M. de Carnavant se caressa le menton pour cacher le sourire qui montait malgré lui à ses lèvres.

Rougon dit alors avec le plus beau sang-froid :

— Je m’en doutais, c’est moi qui devais être le vieux coquin. Je suis heureux que le malentendu soit expliqué. Je vous en prie, messieurs, évitez l’homme dont il vient d’être question, et que je renie formellement.

Mais Félicité ne prenait pas aussi froidement les choses, elle se rendait malade à chaque esclandre de Macquart ; pendant des nuits entières, elle se demandait ce que ces messieurs devaient penser.
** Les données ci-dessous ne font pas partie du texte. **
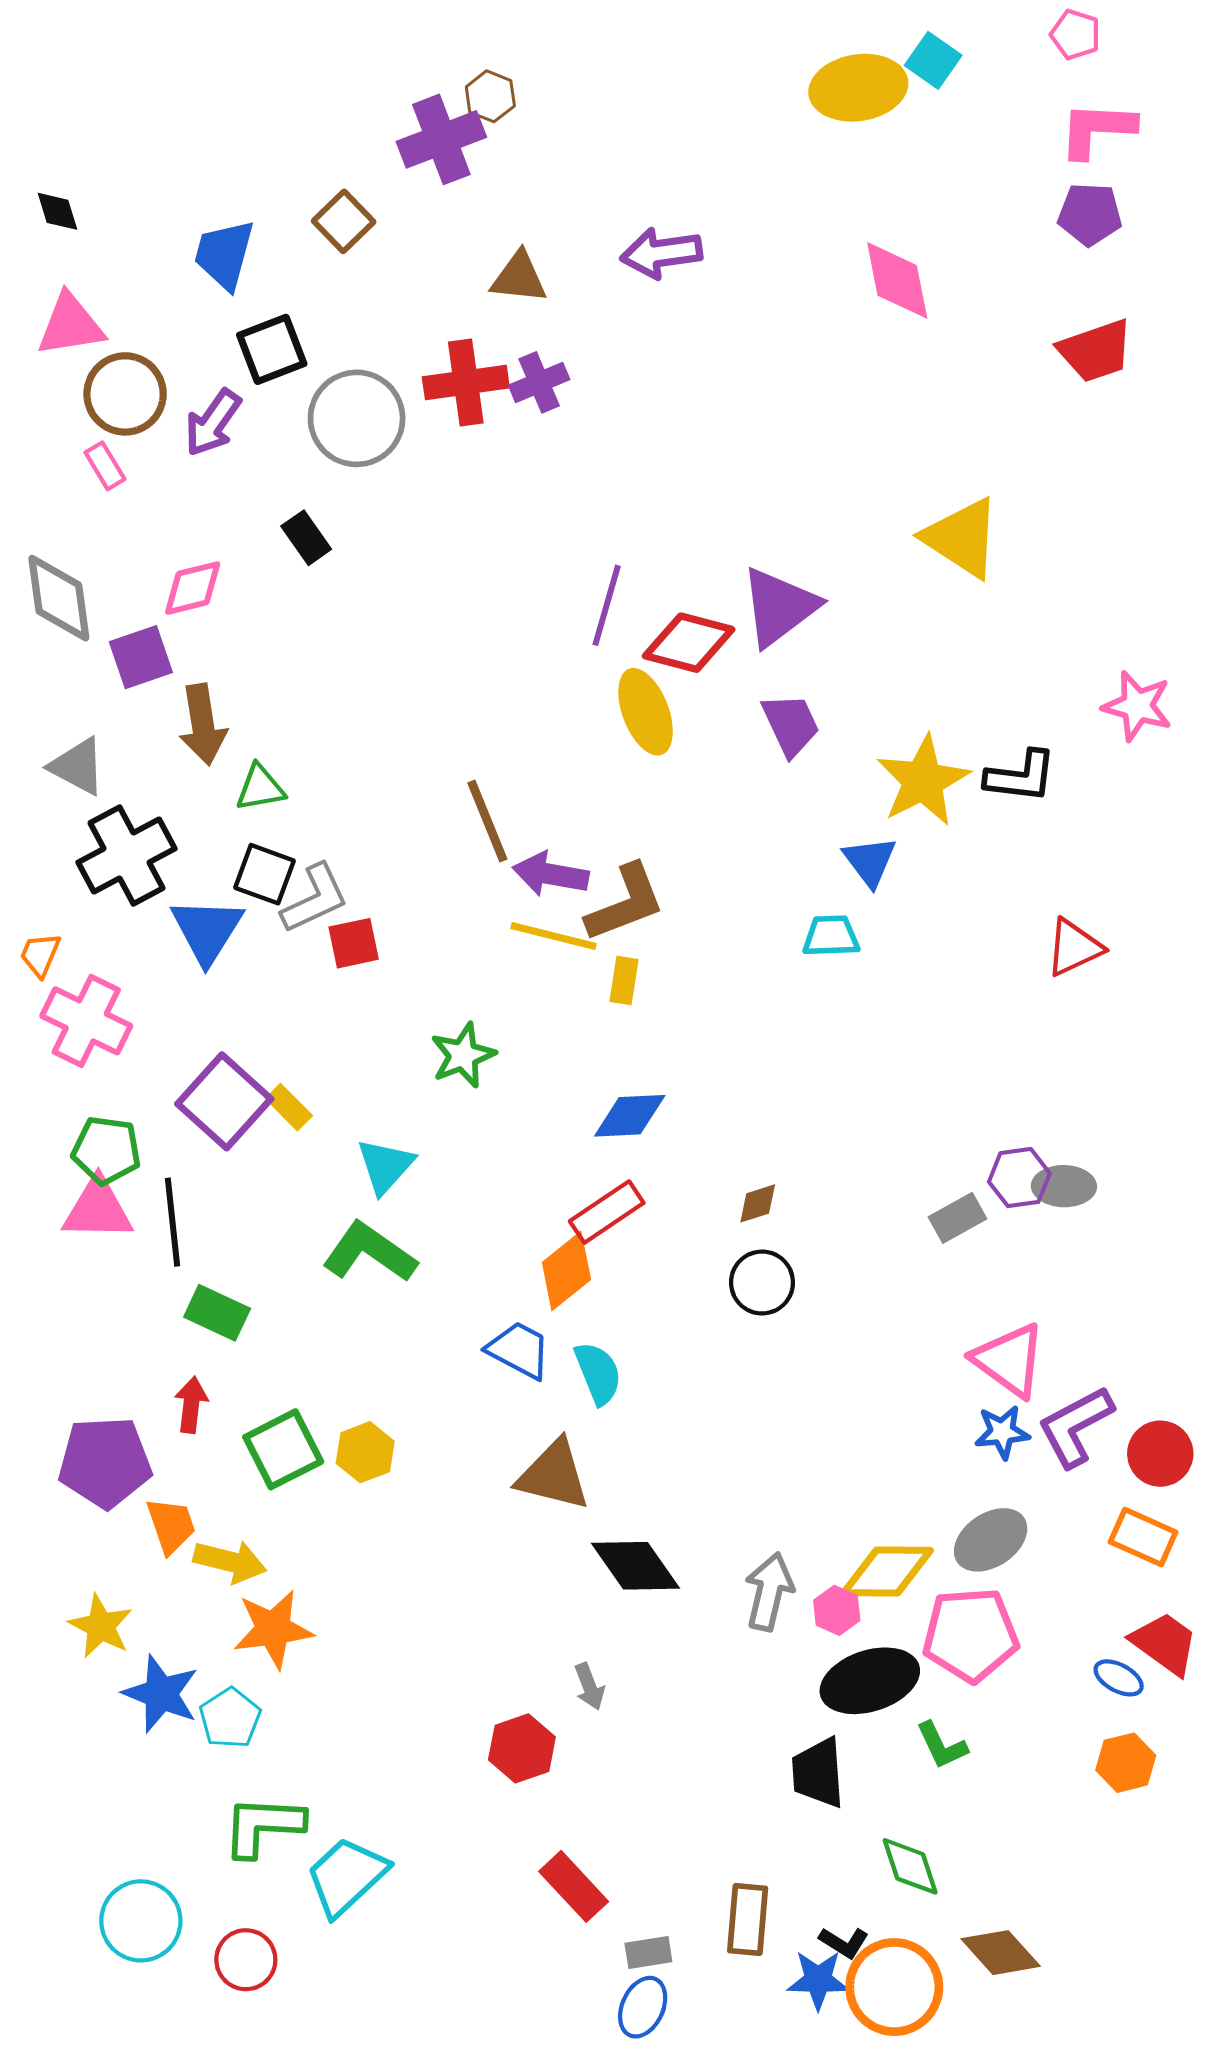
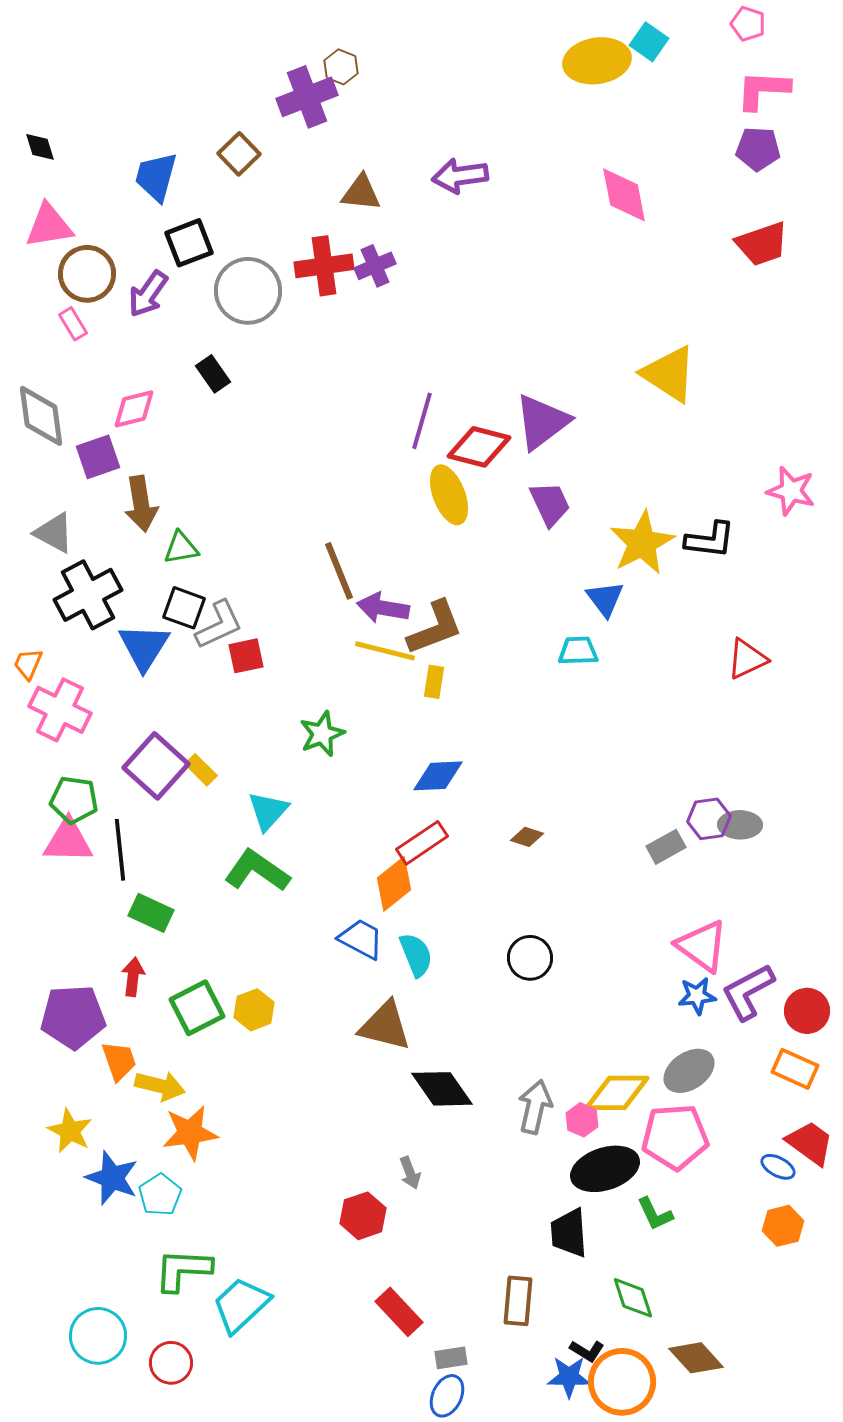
brown diamond: (758, 1203) -> (527, 837), turned 36
black circle: (762, 1283) -> (530, 958), moved
brown rectangle: (748, 1919) -> (518, 1301), moved

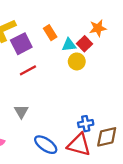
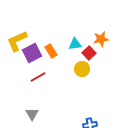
orange rectangle: (50, 33) -> (51, 51), moved
cyan triangle: (69, 45) -> (75, 44), moved

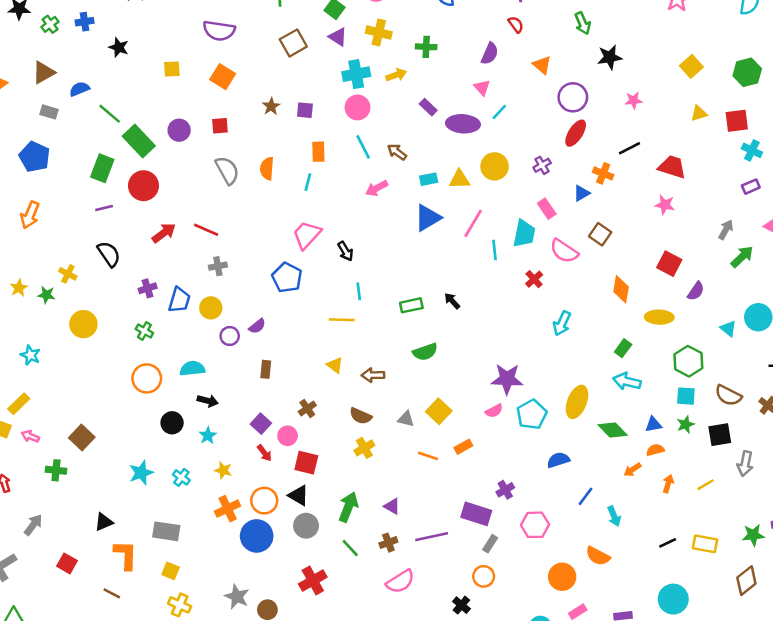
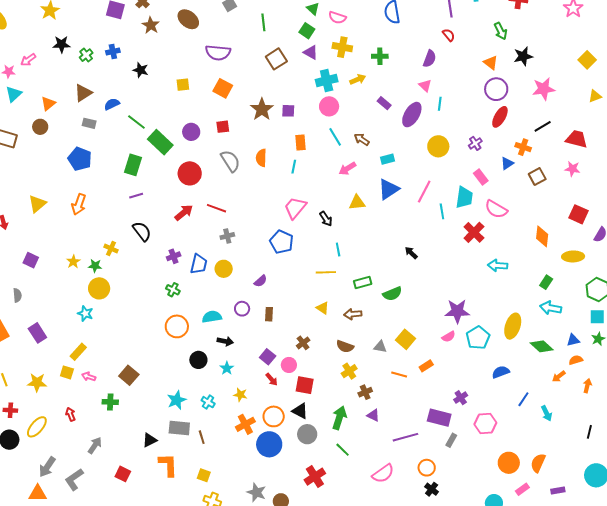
orange triangle: (542, 65) -> (491, 63), moved
pink star: (634, 100) -> (544, 89), size x1.6
brown star: (271, 106) -> (262, 109), size x1.6
cyan line: (499, 112) -> (440, 104), turned -32
purple ellipse: (463, 124) -> (412, 115), turned -60
yellow triangle: (460, 179) -> (357, 203), moved
red circle: (143, 186) -> (190, 173), moved
brown square: (600, 234) -> (537, 177), moved, turned 30
red cross: (534, 279) -> (474, 232), size x1.5
green rectangle: (411, 305) -> (363, 283), moved
cyan arrow: (562, 323) -> (498, 266), turned 72
yellow circle: (83, 324) -> (99, 288), moved
purple circle: (230, 336) -> (242, 309), moved
gray rectangle: (166, 531) -> (179, 428), moved
brown cross: (388, 543) -> (365, 392), moved
black line: (668, 543) -> (589, 432), turned -48
orange semicircle: (598, 556) -> (538, 463), moved, turned 90
orange circle: (484, 576) -> (427, 468), moved
brown line: (112, 593) -> (202, 437), moved, turned 48

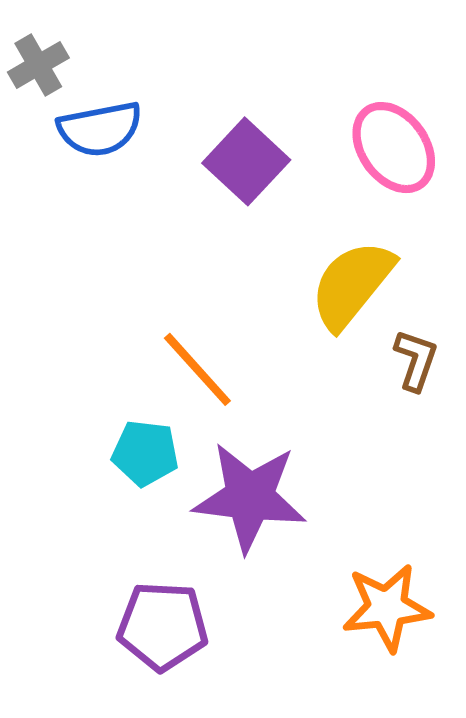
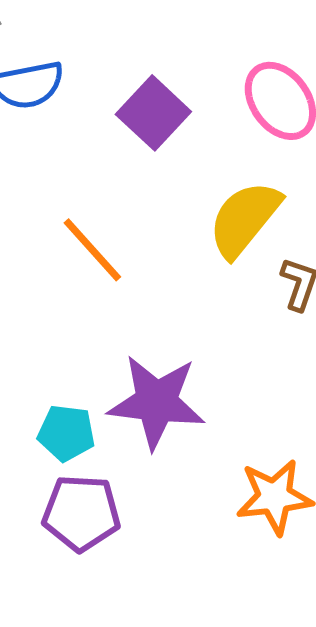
orange line: (197, 369) -> (92, 250), moved
cyan pentagon: (145, 453) -> (66, 433), moved

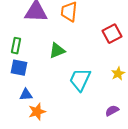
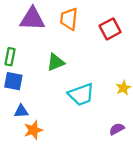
red square: (112, 34) -> (110, 29), moved
cyan trapezoid: (80, 80) -> (81, 94), turned -135

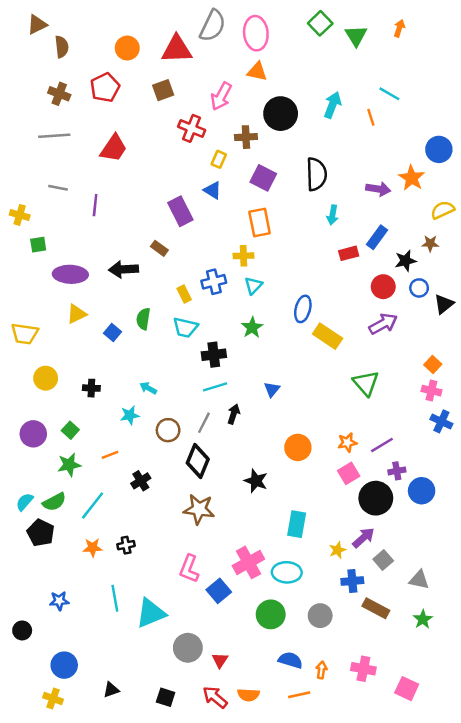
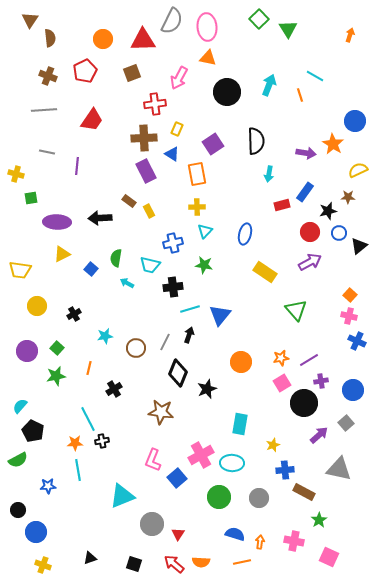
brown triangle: (37, 25) -> (30, 20), turned -30
orange arrow: (399, 28) -> (350, 35), moved
red cross: (192, 128) -> (155, 104), turned -30
brown cross: (246, 137) -> (144, 138), moved, size x1.4
purple square: (263, 178) -> (213, 144), turned 30
orange rectangle: (260, 222) -> (197, 174), moved
blue cross: (214, 282) -> (173, 243), moved
yellow rectangle: (184, 294) -> (149, 211), moved
blue ellipse: (303, 309) -> (245, 234), moved
green star: (252, 327) -> (204, 265), turned -30
cyan line: (215, 387) -> (190, 309), moved
black cross: (91, 388) -> (74, 314), turned -32
cyan arrow: (148, 388) -> (127, 283), moved
blue triangle: (272, 389) -> (220, 315), size x1.6
orange line: (110, 455) -> (89, 368), turned -56
black diamond: (198, 461) -> (178, 373), moved
black star: (256, 481) -> (207, 389), turned 30
blue circle: (422, 491) -> (353, 390), moved
green semicircle: (54, 502) -> (18, 460), moved
cyan line: (93, 506) -> (88, 419), moved, turned -65
purple arrow: (363, 538) -> (319, 435), moved
gray square: (383, 560) -> (346, 423), moved
gray triangle: (419, 580) -> (339, 469), size x1.5
cyan line: (115, 598) -> (78, 470), moved
green star: (423, 619) -> (319, 520), moved
blue circle: (64, 665) -> (36, 532), moved

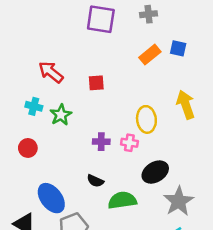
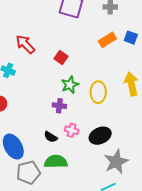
red square: (96, 83) -> (61, 58), turned 32
green star: (61, 115) -> (70, 85), moved
pink cross: (129, 143) -> (72, 130), moved
green semicircle: (122, 200) -> (56, 162), moved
Quelques mois avant le coup d’État, les Rougon reçurent une lettre anonyme, trois pages d’ignobles injures, au milieu desquelles on les menaçait, si jamais leur parti triomphait, de publier dans un journal l’histoire scandaleuse des anciennes amours d’Adélaïde et du vol dont Pierre s’était rendu coupable, en faisant signer un reçu de cinquante mille francs à sa mère, rendue idiote par la débauche. Cette lettre fut un coup de massue pour Rougon lui-même. Félicité ne put s’empêcher de reprocher à son mari sa honteuse et sale famille ; car les époux ne doutèrent pas un instant que la lettre fût l’œuvre d’Antoine.

— Il faudra, dit Pierre d’un air sombre, nous débarrasser à tout prix de cette canaille. Il est par trop gênant.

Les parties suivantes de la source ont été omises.